Bilgi, belirli bir plan ve program ya da anlayış temelinde öğrenilmeli ve öğretilmelidir. Bu öğrenme ve öğretilme sürecine eğitim diyoruz. Amaçsız ve kendiliğinden yapılan eğitim, kişinin yetkinleşmesine bir katkı sunmaz, öğrenilen bilginin kavranıp özümsenmesi gerekir. Özümsenmeyen bilgi, pratiğe hizmet etmez. Bizim amacımız sadece bilgili görünmek değil, bilgimizi yaşamla bütünleştirmek ve toplumun yararına kullanmaktır. Bilgi sosyal pratiğimize yön vermeli, sınıf mücadelesini daha ileriye taşımamıza olanak sağlamalıdır.

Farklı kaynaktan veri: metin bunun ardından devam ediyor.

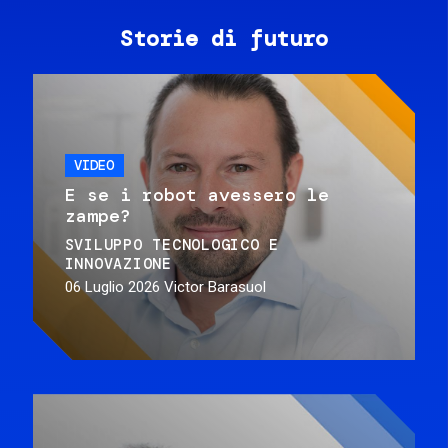
Storie di futuro
VIDEO
E se i robot avessero le
zampe?
SVILUPPO TECNOLOGICO E
INNOVAZIONE
06 Luglio 2026
Victor Barasuol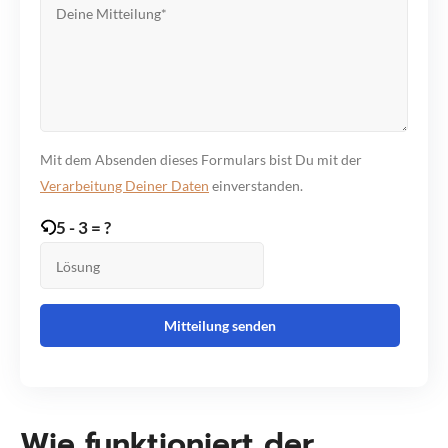
Mit dem Absenden dieses Formulars bist Du mit der
Verarbeitung Deiner Daten
einverstanden.
5 - 3 = ?
Wie funktioniert der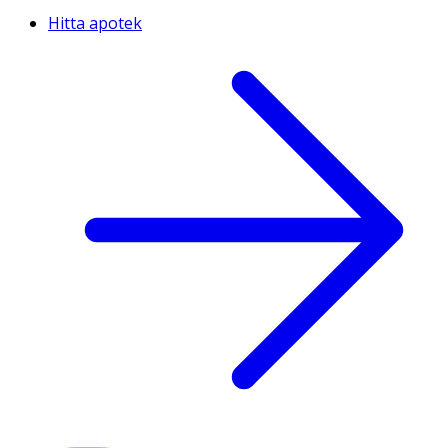
Hitta apotek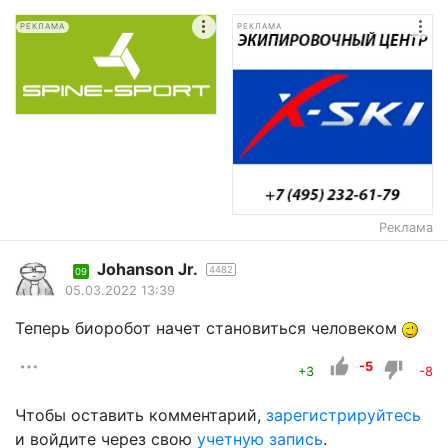
РЕКЛАМА
РЕКЛАМА
Реклама
Johanson Jr.
4482
09
05.03.2022 13:39
Теперь биоробот начет становиться человеком
-5
+3
-8
Чтобы оставить комментарий,
зарегистрируйтесь
и войдите через свою
учетную запись
.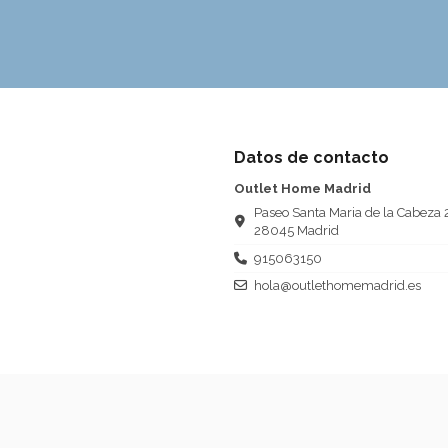
Datos de contacto
Outlet Home Madrid
Paseo Santa Maria de la Cabeza 
28045 Madrid
915063150
hola@outlethomemadrid.es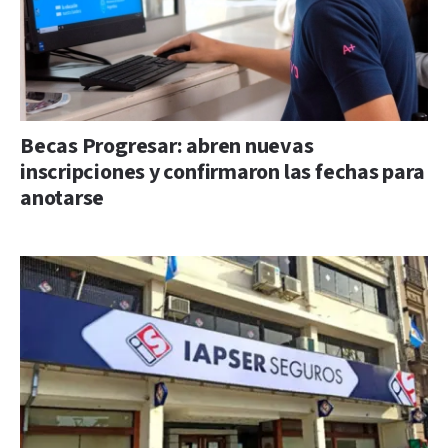
Becas Progresar: abren nuevas
inscripciones y confirmaron las fechas para
anotarse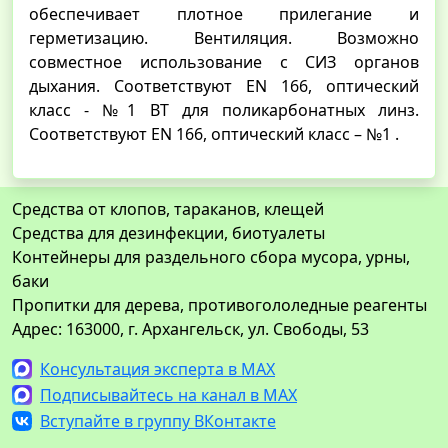
обеспечивает плотное прилегание и
герметизацию. Вентиляция. Возможно
совместное использование с СИЗ органов
дыхания. Соответствуют EN 166, оптический
класс - №1 BT для поликарбонатных линз.
Соответствуют EN 166, оптический класс – №1 .
Средства от клопов, тараканов, клещей
Средства для дезинфекции, биотуалеты
Контейнеры для раздельного сбора мусора, урны,
баки
Пропитки для дерева, противогололедные реагенты
Адрес: 163000, г. Архангельск, ул. Свободы, 53
Консультация эксперта в MAX
Подписывайтесь на канал в MAX
Вступайте в группу ВКонтакте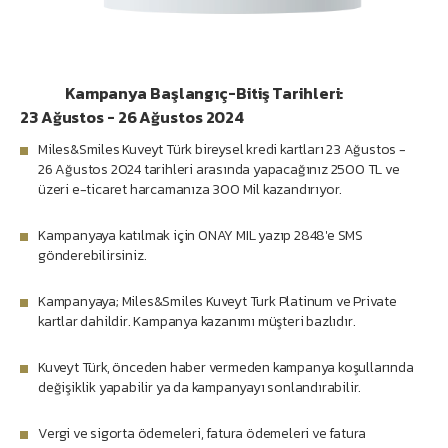
Kampanya Başlangıç-Bitiş Tarihleri:
23 Ağustos - 26 Ağustos 2024
Miles&Smiles Kuveyt Türk bireysel kredi kartları 23 Ağustos -
26 Ağustos 2024 tarihleri arasında yapacağınız 2500 TL ve
üzeri e-ticaret harcamanıza 300 Mil kazandırıyor.
Kampanyaya katılmak için ONAY MIL yazıp 2848'e SMS
gönderebilirsiniz.
Kampanyaya; Miles&Smiles Kuveyt Turk Platinum ve Private
kartlar dahildir. Kampanya kazanımı müşteri bazlıdır.
Kuveyt Türk, önceden haber vermeden kampanya koşullarında
değişiklik yapabilir ya da kampanyayı sonlandırabilir.
Vergi ve sigorta ödemeleri, fatura ödemeleri ve fatura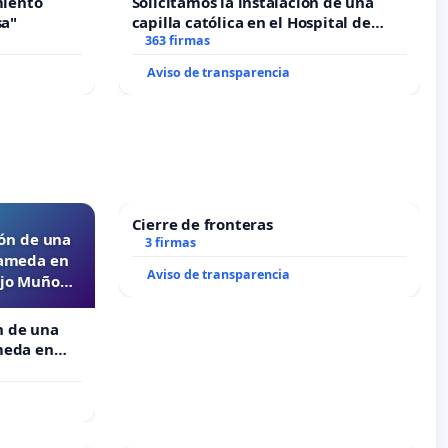
miento
Solicitamos la instalación de una
sa"
capilla católica en el Hospital de
Alcañiz
363 firmas
Aviso de transparencia
Cierre de fronteras
ón de una
3 firmas
lameda en
Aviso de transparencia
ejo Muñoz
n de una
meda en
o Muñoz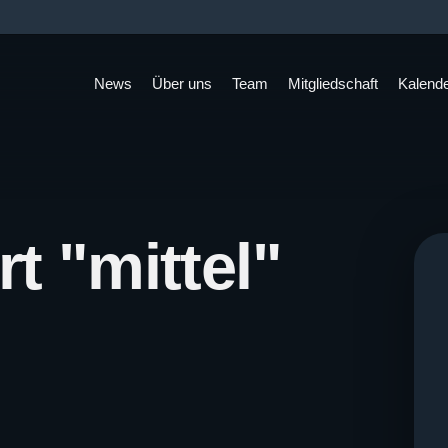
News
Über uns
Team
Mitgliedschaft
Kalend
t "mittel"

Sömürünün hakim olduğu tüm sınıflı toplumlarda pratikten uzak, üretmeyen bir bilgilenme süreci hakimdir. Egemenler bilgiyi, sosyal yaşamdan ayırarak toplumun değişmesini ve gelişmesini engeller. Bizler bilginin pratikten ayrılmaması gerektiğini vurguladıkça burjuvazi bu iki kavramı bir birinden ayırarak eğitimin içeriğini boşaltmaktadır. Bugün toplumun bireylerine vermeye çalıştıkları eğitimin özünü de bu oluşturmaktadır. “Eğitim insan içindir” ya da “eğitim üretim içindir” gibi tartışmalarla zihinleri bulanıklaştırmaktadırlar. Burjuvazi bu kavramları bilinçli olarak birbirinden ayırarak var olan bilgiyi kendi çıkarları doğrultusunda kullanmaktadır. Aynı zamanda bu durumu bütün üst yapı kurumlarıyla da meşru kılarak toplumu siyasetten, savaştan uzaklaştırmaktadır. Bunu ancak devrimci-komünistler değiştirebilir. Eğitimin hem insan için hem de üretim için olduğunu topluma kavratarak bilgili, sorgulayıcı, üretken bireyler yaratabilirler.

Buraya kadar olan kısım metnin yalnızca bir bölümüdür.